We are indestructible, and don’t need ceremonies to tell us so. What a mistake it was having that September 11th hoo-hah here in New York instead of D.C. or Dubuque. In the attacks we lost three thousand people, but not our soul. That was America, a little later, in a kind of post-bombing suicide, when her citizens jumped in lockstep behind Bush as he used the opportunity of the two flaming monstrosities to make war. And when too many were quoted smugly justifying torture at Abu Ghraib, and Guantanamo. “Better get them before they get us.” And didn’t offer a peep -- and still don’t -- as ordinary freedoms swirl down the drain, along with the common sense and generosity Americans used to be known for.

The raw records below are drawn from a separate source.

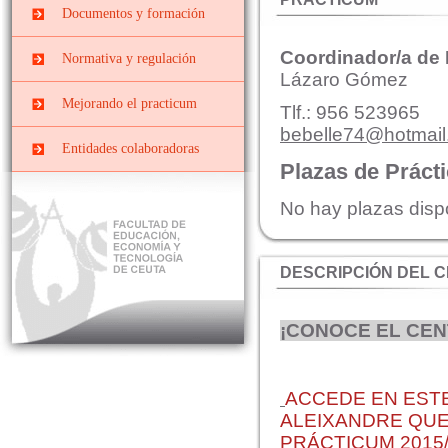
Prácticas
Centros docentes
Documentos y formación
PRIMARIA
EXTRACURRICULARES
PII-Grado Ed.Primaria[4º]
Cursos, congresos y
Prácticas ERASMUS
Coordinador/a de
Normativa y regulación
jornadas
PIII-Grado
Lázaro Gómez
Ed.Primaria[segunda
Convenios y Órdenes
Documentos y Tutoriales
Mejorando el practicum
mención]
Tlf.: 956 523965
Reguladoras
bebelle74@hotmai
Prácticas Externas Grado
Datos y cifras de cursos
Comisiones
Entidades colaboradoras
de Educación Social
anteriores
Plazas de Práct
Planes de prácticas
Interna
Máster de Profesorado
Evaluar el Prácticum del
curso actual
No hay plazas disp
Mixta o de Seguimiento
El Prácticum en los
estudios de grado
DESCRIPCIÓN DEL 
Educación Infantil
Educación Primaria
¡CONOCE EL CEN
Educación Social
ACCEDE EN ESTE
ALEIXANDRE QUE
PRÁCTICUM 2015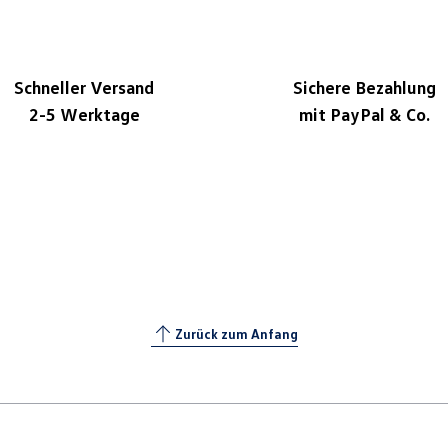
Schneller Versand
Sichere Bezahlung
2-5 Werktage
mit PayPal & Co.
Zurück zum Anfang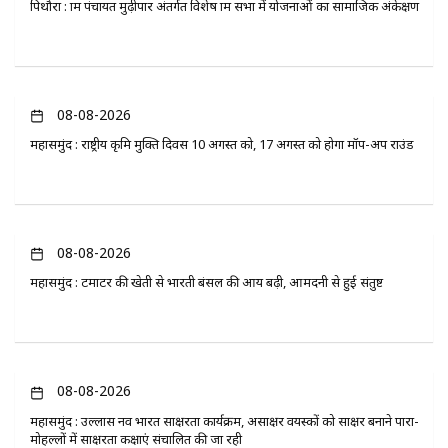
पिथौरा : ग्राम पंचायत मुढ़ीपार अंतर्गत विशेष ग्राम सभा में योजनाओं का सामाजिक अंकेक्षण
08-08-2026
महासमुंद : राष्ट्रीय कृमि मुक्ति दिवस 10 अगस्त को, 17 अगस्त को होगा मॉप-अप राउंड
08-08-2026
महासमुंद : टमाटर की खेती से भारती बंसल की आय बढ़ी, आमदनी से हुई संतुष्ट
08-08-2026
महासमुंद : उल्लास नव भारत साक्षरता कार्यक्रम, असाक्षर वयस्कों को साक्षर बनाने पारा-
मोहल्लों में साक्षरता कक्षाएं संचालित की जा रही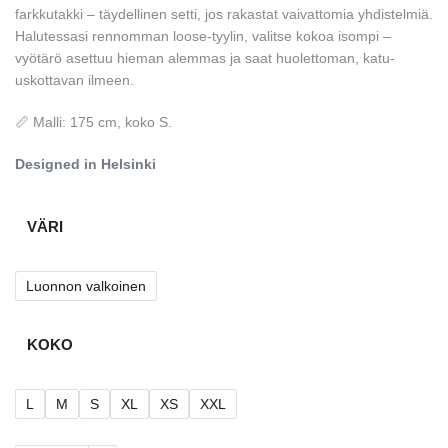
farkkutakki – täydellinen setti, jos rakastat vaivattomia yhdistelmiä.
Halutessasi rennomman loose-tyylin, valitse kokoa isompi –
vyötärö asettuu hieman alemmas ja saat huolettoman, katu-
uskottavan ilmeen.
📏 Malli: 175 cm, koko S.
Designed in Helsinki
VÄRI
Luonnon valkoinen
KOKO
L
M
S
XL
XS
XXL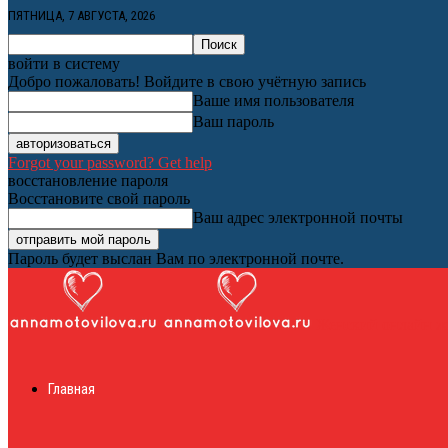
ПЯТНИЦА, 7 АВГУСТА, 2026
войти в систему
Добро пожаловать! Войдите в свою учётную запись
Ваше имя пользователя
Ваш пароль
Forgot your password? Get help
восстановление пароля
Восстановите свой пароль
Ваш адрес электронной почты
Пароль будет выслан Вам по электронной почте.
Женский онлайн ж
Главная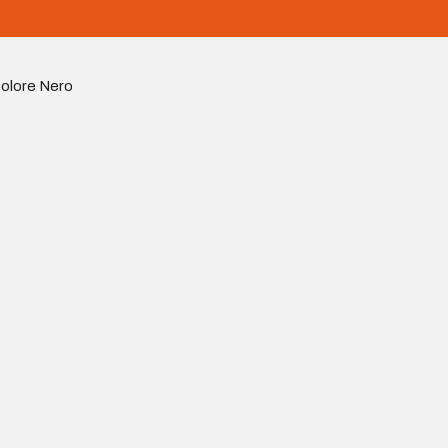
Colore Nero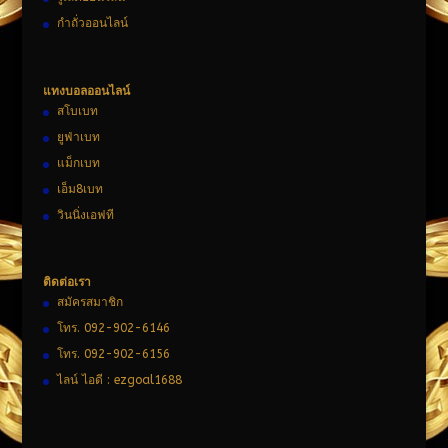
กำถั่วออนไลน์
แทงบอลออนไลน์
สโบเบท
ยูฟ่าเบท
แม็กเบท
เอ็ม8เบท
วินนิ่งเอฟที
ติดต่อเรา
สมัครสมาชิก
โทร. 092-902-6146
โทร. 092-902-6156
ไลน์ ไอดี : ezgoal1688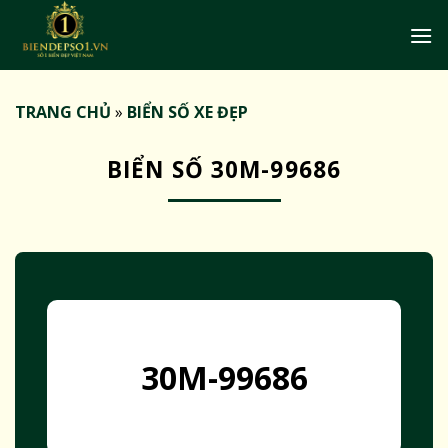
Bỏ
qua
nội
dung
TRANG CHỦ
»
BIỂN SỐ XE ĐẸP
BIỂN SỐ 30M-99686
30M-99686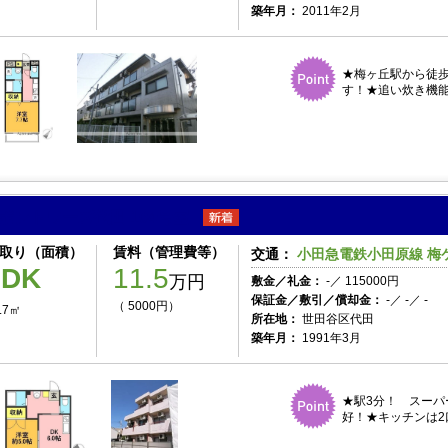
築年月：
2011年2月
★梅ヶ丘駅から徒
す！★追い炊き機能
ポントワーズ代田 104号室
取り（面積）
賃料（管理費等）
交通：
小田急電鉄小田原線 梅ケ
1DK
11.5
万円
敷金／礼金：
-／ 115000円
保証金／敷引／償却金：
-／ -／ -
（ 5000円）
.7㎡
所在地：
世田谷区代田
築年月：
1991年3月
★駅3分！ スーパ
好！★キッチンは2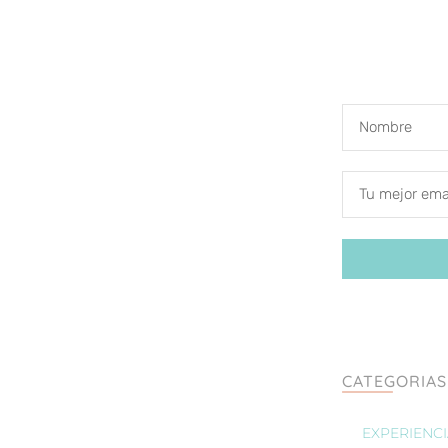
CATEGORIAS
EXPERIENC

In an article in Spain’s El País, Moisés Naím reminded us of the moment just after the attacks when everybody was asking, “Where are the moderate Muslims? Where are the leaders of this great religion that don’t share either the twisted logic, motives, or passion for homicide and suicide of Al Qaeda?”
Now, ten years later, with Al Qaeda on the ropes, Naím's new question is, “Where are the moderate leaders of America’s Republican party?” That too, he writes, has been hijacked by an extremist minority that has the power, for reasons and methods distinct from Al Qaeda, to destabilize the world. They sneer at fundamental economic principles and basic science about global climate change. And everything else for that matter. Screw Darwin. They have enough rage for everyone, but only compassion for themselves.
It’s as if they are guiding a fading senile nation, and while imagining we are off to Disney Land, and dragging the rest of the world with us to the grave. If you have to mourn something, it should be the decline of a nation that doesn’t know it is sick.
Is it reversible? Maybe. Depends on if the Tea Party is a symptom or the cause of a greater dementia. Every dog has his day, you know, and then his final injection.
If you have to remember something, quit extolling a day or two of heroism, and turn your attention to all those subsequent years we spent shooting ourselves in the collective foot. That’s the real tragedy. What I’ll mourn until I die.
Leave New York to the New Yorkers. This accumulation of islands renews itself daily. We’re more solvent than the rest of you, and have better debt ratings. If we have to walk home to stay within our budget we’ll do it. We’re not ashamed of Green. Not on the bridge anyway. And we don’t put up checkpoints. And we don’t check visas passing from the Lower East Side to Williamsburg and back. Everybody is welcome. (Except you assholes on scooters. And the ferocious mosquitoes.)